Combing through a list of over 500 rail station sites in 437 cities, the sheer number TSAD projects already built or currently underway proved impressive. We identified 136 projects with investments of €100 million or more, including fifty-two with total investments of €500 million or more. Projects proliferated in cities of varying sizes across a whole range of nations, including countries with comparatively less developed rail networks such as Portugal or Bulgaria. Our inventory recorded both the highest number and the largest investments in Germany and Great Britain.

So they comb through and find the biggest. It’s not clear from the article why they choose the biggest, but I think it’s because those larger projects best mirror their concept of TSAD rather than TOD. From these, they derive four general types of TSAD types: strategic megaprojects, station renaissance projects, transport projects, and urban development projects.

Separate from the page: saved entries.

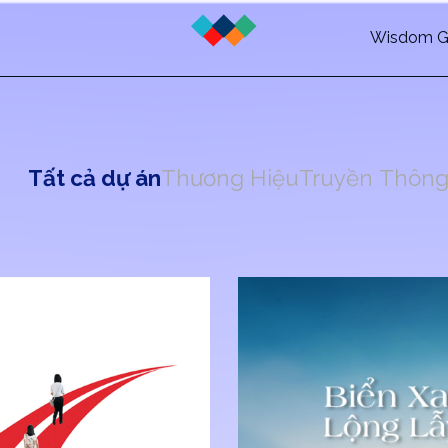
Wisdom G
Tất cả dự án
Thương Hiệu
Truyền Thôn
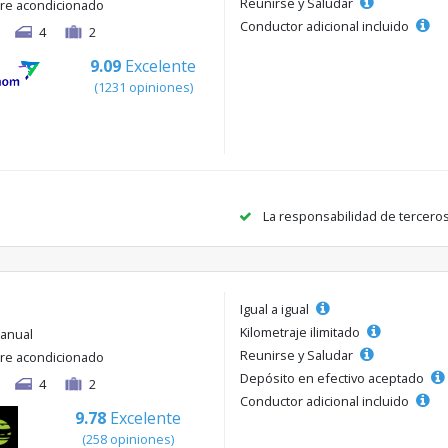
Reunirse y Saludar
ire acondicionado
Conductor adicional incluido
4
2
9.09
Excelente
(1231 opiniones)
La responsabilidad de tercero
Igual a igual
Kilometraje ilimitado
anual
Reunirse y Saludar
ire acondicionado
Depósito en efectivo aceptado
4
2
Conductor adicional incluido
9.78
Excelente
(258 opiniones)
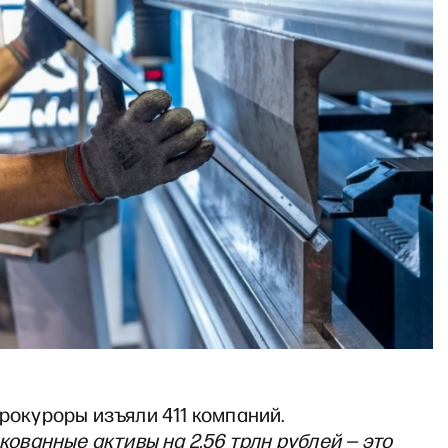
прокуроры изъяли 411 компаний.
ованные активы на 2,56 трлн рублей — это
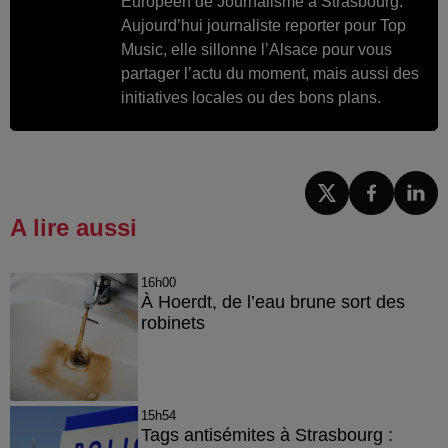
Européen de Journalisme à Strasbourg.
Aujourd’hui journaliste reporter pour Top
Music, elle sillonne l’Alsace pour vous
partager l’actu du moment, mais aussi des
initiatives locales ou des bons plans.
A lire aussi
16h00
À Hoerdt, de l’eau brune sort des
robinets
15h54
Tags antisémites à Strasbourg :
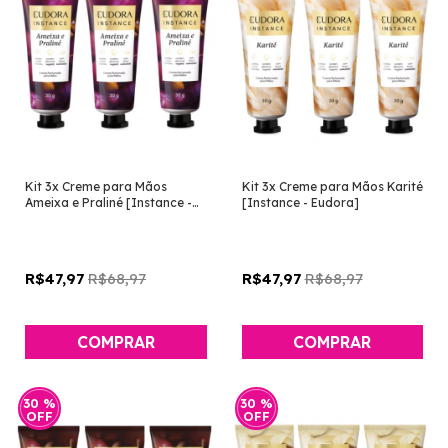
Kit 3x Creme para Mãos
Kit 3x Creme para Mãos Karité
Ameixa e Praliné [Instance -
[Instance - Eudora]
Eudora]
R$68,97
R$68,97
R$47,97
R$47,97
30
%
30
%
OFF
OFF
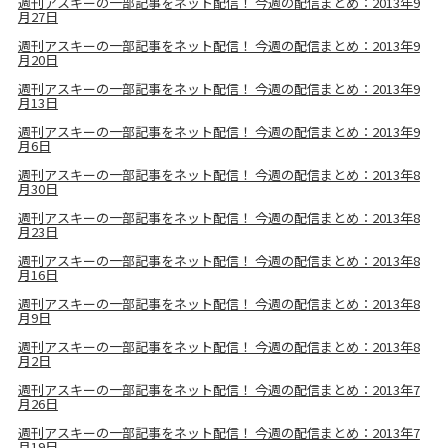
週刊アスキーの一部記事をネット配信！ 今週の配信まとめ：2013年9
月27日
週刊アスキーの一部記事をネット配信！ 今週の配信まとめ：2013年9
月20日
週刊アスキーの一部記事をネット配信！ 今週の配信まとめ：2013年9
月13日
週刊アスキーの一部記事をネット配信！ 今週の配信まとめ：2013年9
月6日
週刊アスキーの一部記事をネット配信！ 今週の配信まとめ：2013年8
月30日
週刊アスキーの一部記事をネット配信！ 今週の配信まとめ：2013年8
月23日
週刊アスキーの一部記事をネット配信！ 今週の配信まとめ：2013年8
月16日
週刊アスキーの一部記事をネット配信！ 今週の配信まとめ：2013年8
月9日
週刊アスキーの一部記事をネット配信！ 今週の配信まとめ：2013年8
月2日
週刊アスキーの一部記事をネット配信！ 今週の配信まとめ：2013年7
月26日
週刊アスキーの一部記事をネット配信！ 今週の配信まとめ：2013年7
月19日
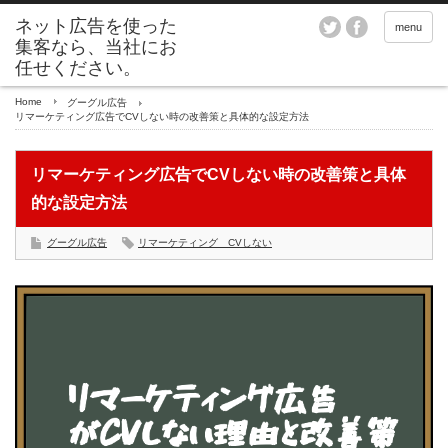
menu
Home
グーグル広告
リマーケティング広告でCVしない時の改善策と具体的な設定方法
リマーケティング広告でCVしない時の改善策と具体
的な設定方法
グーグル広告
リマーケティング CVしない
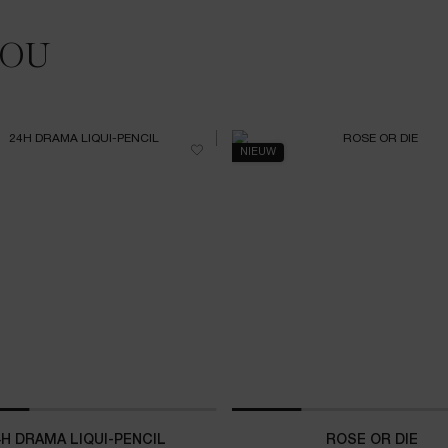
JOU
NIEUW
4H DRAMA LIQUI-PENCIL
ROSE OR DIE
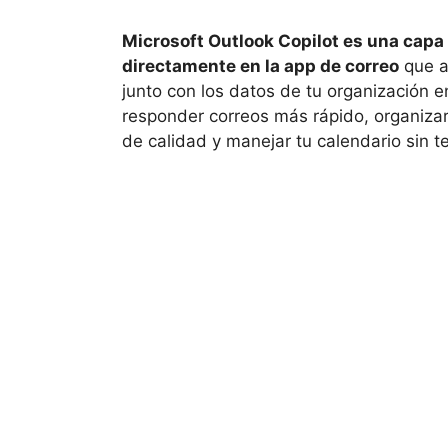
Microsoft Outlook Copilot es una capa d
directamente en la app de correo
que a
junto con los datos de tu organización e
responder correos más rápido, organizar
de calidad y manejar tu calendario sin 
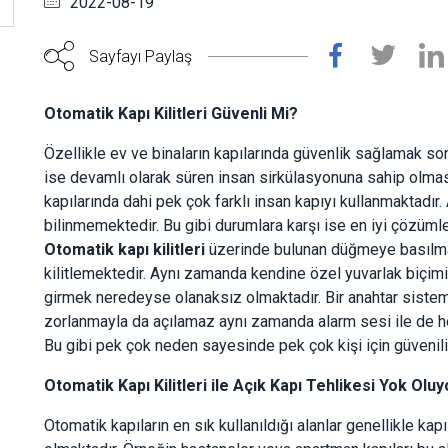
2022-08-19
Sayfayı Paylaş
Otomatik Kapı Kilitleri Güvenli Mi?
Özellikle ev ve binaların kapılarında güvenlik sağlamak s
ise devamlı olarak süren insan sirkülasyonuna sahip olmas
kapılarında dahi pek çok farklı insan kapıyı kullanmaktadır
bilinmemektedir. Bu gibi durumlara karşı ise en iyi çözümler
Otomatik kapı kilitleri
üzerinde bulunan düğmeye basılması
kilitlemektedir. Aynı zamanda kendine özel yuvarlak biçimi
girmek neredeyse olanaksız olmaktadır. Bir anahtar sistem
zorlanmayla da açılamaz aynı zamanda alarm sesi ile de he
Bu gibi pek çok neden sayesinde pek çok kişi için güvenilir
Otomatik Kapı Kilitleri ile Açık Kapı Tehlikesi Yok Oluy
Otomatik kapıların en sık kullanıldığı alanlar genellikle kap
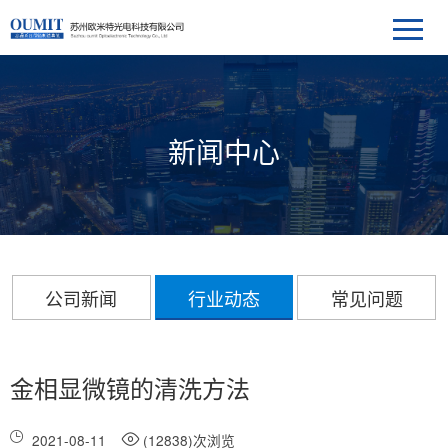
新闻中心
公司新闻
行业动态
常见问题
金相显微镜的清洗方法
2021-08-11
(12838)次浏览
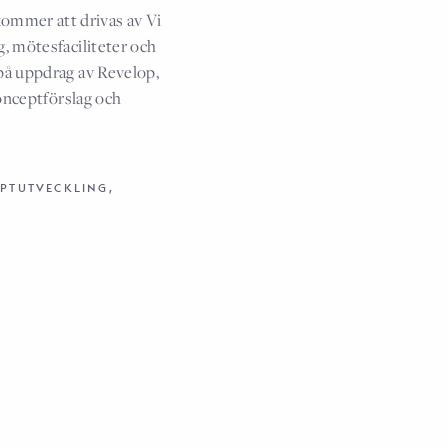
kommer att drivas av Vi
, mötesfaciliteter och
å uppdrag av Revelop,
onceptförslag och
PTUTVECKLING,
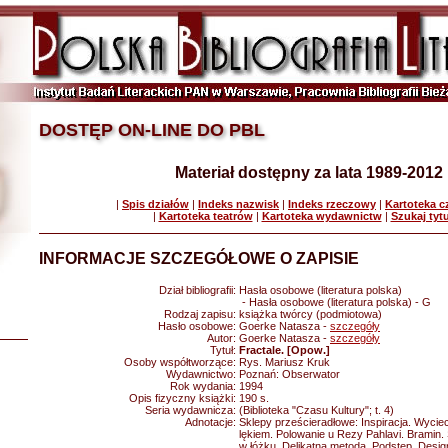
DOSTĘP ON-LINE DO PBL
Materiał dostępny za lata 1989-2012
|
Spis działów
|
Indeks nazwisk
|
Indeks rzeczowy
|
Kartoteka 
|
Kartoteka teatrów
|
Kartoteka wydawnictw
|
Szukaj tyt
INFORMACJE SZCZEGÓŁOWE O ZAPISIE
Dział bibliografii:
Hasła osobowe (literatura polska)
- Hasła osobowe (literatura polska) - G
Rodzaj zapisu:
książka twórcy (podmiotowa)
Hasło osobowe:
Goerke Natasza -
szczegóły
Autor:
Goerke Natasza -
szczegóły
Tytuł:
Fractale. [Opow.]
Osoby współtworzące:
Rys. Mariusz Kruk
Wydawnictwo:
Poznań: Obserwator
Rok wydania:
1994
Opis fizyczny książki:
190 s.
Seria wydawnicza:
(Biblioteka "Czasu Kultury"; t. 4)
Adnotacje:
Sklepy prześcieradłowe: Inspiracja. Wycie
lękiem. Polowanie u Rezy Pahlavi. Bramin. 
w łóżku. Delikatna metoda. Podstęp. Desi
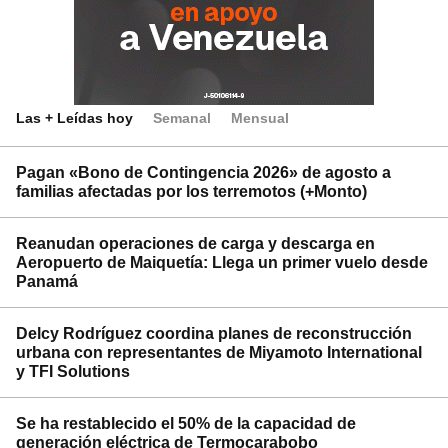
Las + Leídas hoy
Semanal
Mensual
Pagan «Bono de Contingencia 2026» de agosto a
familias afectadas por los terremotos (+Monto)
Reanudan operaciones de carga y descarga en
Aeropuerto de Maiquetía: Llega un primer vuelo desde
Panamá
Delcy Rodríguez coordina planes de reconstrucción
urbana con representantes de Miyamoto International
y TFI Solutions
Se ha restablecido el 50% de la capacidad de
generación eléctrica de Termocarabobo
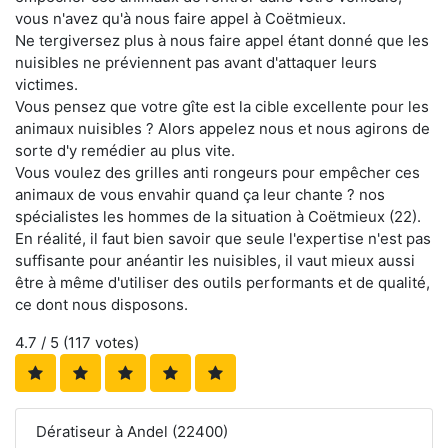
vous n'avez qu'à nous faire appel à Coëtmieux.
Ne tergiversez plus à nous faire appel étant donné que les
nuisibles ne préviennent pas avant d'attaquer leurs
victimes.
Vous pensez que votre gîte est la cible excellente pour les
animaux nuisibles ? Alors appelez nous et nous agirons de
sorte d'y remédier au plus vite.
Vous voulez des grilles anti rongeurs pour empêcher ces
animaux de vous envahir quand ça leur chante ? nos
spécialistes les hommes de la situation à Coëtmieux (22).
En réalité, il faut bien savoir que seule l'expertise n'est pas
suffisante pour anéantir les nuisibles, il vaut mieux aussi
être à même d'utiliser des outils performants et de qualité,
ce dont nous disposons.
4.7
/ 5 (
117
votes)
Dératiseur à Andel (22400)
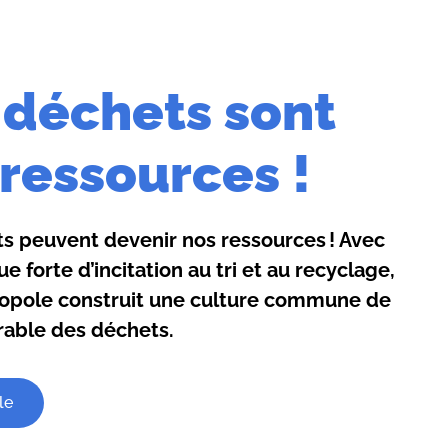
 déchets sont
ressources !
s peuvent devenir nos ressources ! Avec
ue forte d’incitation au tri et au recyclage,
opole construit une culture commune de
rable des déchets.
cle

Strategic megaprojects are those that are “big” and “bold”, though, as the authors point out, not necessarily beautiful. These draw on supra-regional rationales (often using “Europe” in project name to signal the elevation of this place within the hierarchy of places) and they usually involve a lot of money, an ambitious plan for multiple transport and land uses, and entail complex, multi-government governance agreements.

Station renaissance projects are just what they sound like: the chance to get an upgrade on existing, historic buildings by putting new services and amenities inside, drawing on the grand style architecture to enhance place experience in commerce.

Transport projects, too, are just what they sound like. They are designed to made an intermodal hub where the transport functions go first and the place functions take on a lower priority.

Urban development projects are the opposite: the main point seems to be to get in and do something with the land and the buildings, and the transport functions are coincident, but less a priority. These strike me as the HSR version of TOD, conducted on a larger scale.

The remainder of the discussion takes on emerging issues, and of those, I think the most interesting is just how large the projects are becoming–Peters refers to “Gigaprojects” and to community opposition that has arisen, particularly to the idea of local area development serving supra-regional interests, and the changes that opposition has enacted on building practices and development ideas.

This is a very nice discussion of the unfolding development of Europe’s HSR development; go read!